Task description: Each record needs to be transcribed word for word, though without its pictures.

Extracted information:
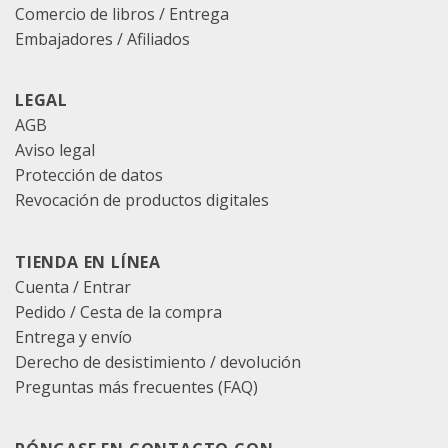
Comercio de libros / Entrega
Embajadores / Afiliados
LEGAL
AGB
Aviso legal
Protección de datos
Revocación de productos digitales
TIENDA EN LÍNEA
Cuenta / Entrar
Pedido
/
Cesta de la compra
Entrega y envío
Derecho de desistimiento / devolución
Preguntas más frecuentes (FAQ)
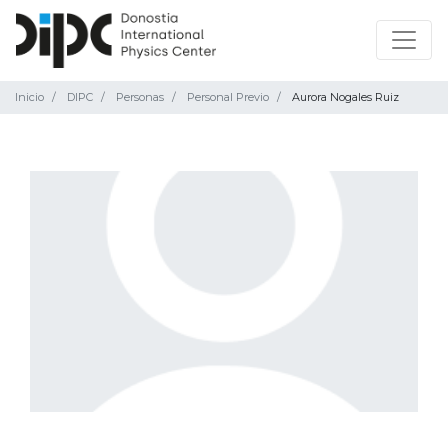
Inicio
DIPC
Personas
Personal Previo
Aurora Nogales Ruiz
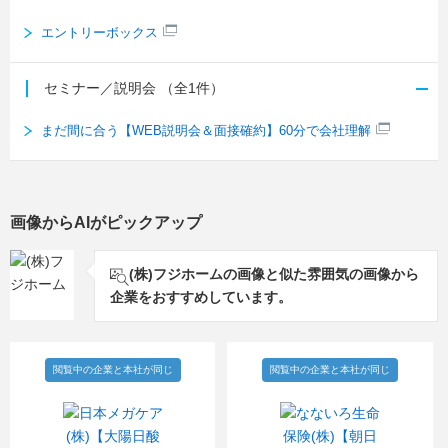
エントリーボックス
セミナー／説明会
（全1件）
まだ間に合う【WEB説明会＆面接確約】60分で会社理解
画像からAIがピックアップ
(株)フジホームの画像と似た雰囲気の画像から
企業をおすすめしています。
閲覧中の企業と本社が同じ
閲覧中の企業と本社が同じ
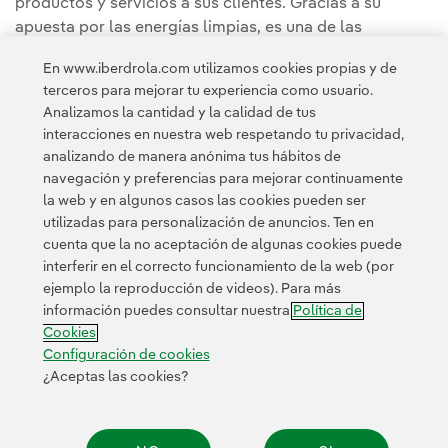
productos y servicios a sus clientes. Gracias a su
apuesta por las energías limpias, es una de las
compañías con menores emisiones y un referente
En www.iberdrola.com utilizamos cookies propias y de
internacional por su contribución a la lucha contra el
terceros para mejorar tu experiencia como usuario.
cambio climático y a la sostenibilidad.
Analizamos la cantidad y la calidad de tus
interacciones en nuestra web respetando tu privacidad,
analizando de manera anónima tus hábitos de
navegación y preferencias para mejorar continuamente
la web y en algunos casos las cookies pueden ser
utilizadas para personalización de anuncios. Ten en
cuenta que la no aceptación de algunas cookies puede
Contacta
Clientes
Política de Privacidad
Información legal
interferir en el correcto funcionamiento de la web (por
Política de cookies
Configuración de cookies
Accesibilidad
ejemplo la reproducción de videos). Para más
información puedes consultar nuestra
Política de
Canal de denuncias
Cookies
Configuración de cookies
¿Aceptas las cookies?
© 2026 Iberdrola, S.A. Reservados todos los derechos.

Answer for the task:
Comercio de libros / Entrega
Embajadores / Afiliados
LEGAL
AGB
Aviso legal
Protección de datos
Revocación de productos digitales
TIENDA EN LÍNEA
Cuenta / Entrar
Pedido
/
Cesta de la compra
Entrega y envío
Derecho de desistimiento / devolución
Preguntas más frecuentes (FAQ)
Inicio
DIPC
Personas
Personal Previo
Aurora Nogales Ruiz
エントリーボックス
セミナー／説明会
（全1件）
まだ間に合う【WEB説明会＆面接確約】60分で会社理解
画像からAIがピックアップ
(株)フジホームの画像と似た雰囲気の画像から
企業をおすすめしています。
閲覧中の企業と本社が同じ
閲覧中の企業と本社が同じ
productos y servicios a sus clientes. Gracias a su
apuesta por las energías limpias, es una de las
compañías con menores emisiones y un referente
En www.iberdrola.com utilizamos cookies propias y de
internacional por su contribución a la lucha contra el
terceros para mejorar tu experiencia como usuario.
cambio climático y a la sostenibilidad.
Analizamos la cantidad y la calidad de tus
interacciones en nuestra web respetando tu privacidad,
analizando de manera anónima tus hábitos de
navegación y preferencias para mejorar continuamente
la web y en algunos casos las cookies pueden ser
utilizadas para personalización de anuncios. Ten en
cuenta que la no aceptación de algunas cookies puede
Contacta
Clientes
Política de Privacidad
Información legal
interferir en el correcto funcionamiento de la web (por
Política de cookies
Configuración de cookies
Accesibilidad
ejemplo la reproducción de videos). Para más
información puedes consultar nuestra
Política de
Canal de denuncias
Cookies
Configuración de cookies
¿Aceptas las cookies?
© 2026 Iberdrola, S.A. Reservados todos los derechos.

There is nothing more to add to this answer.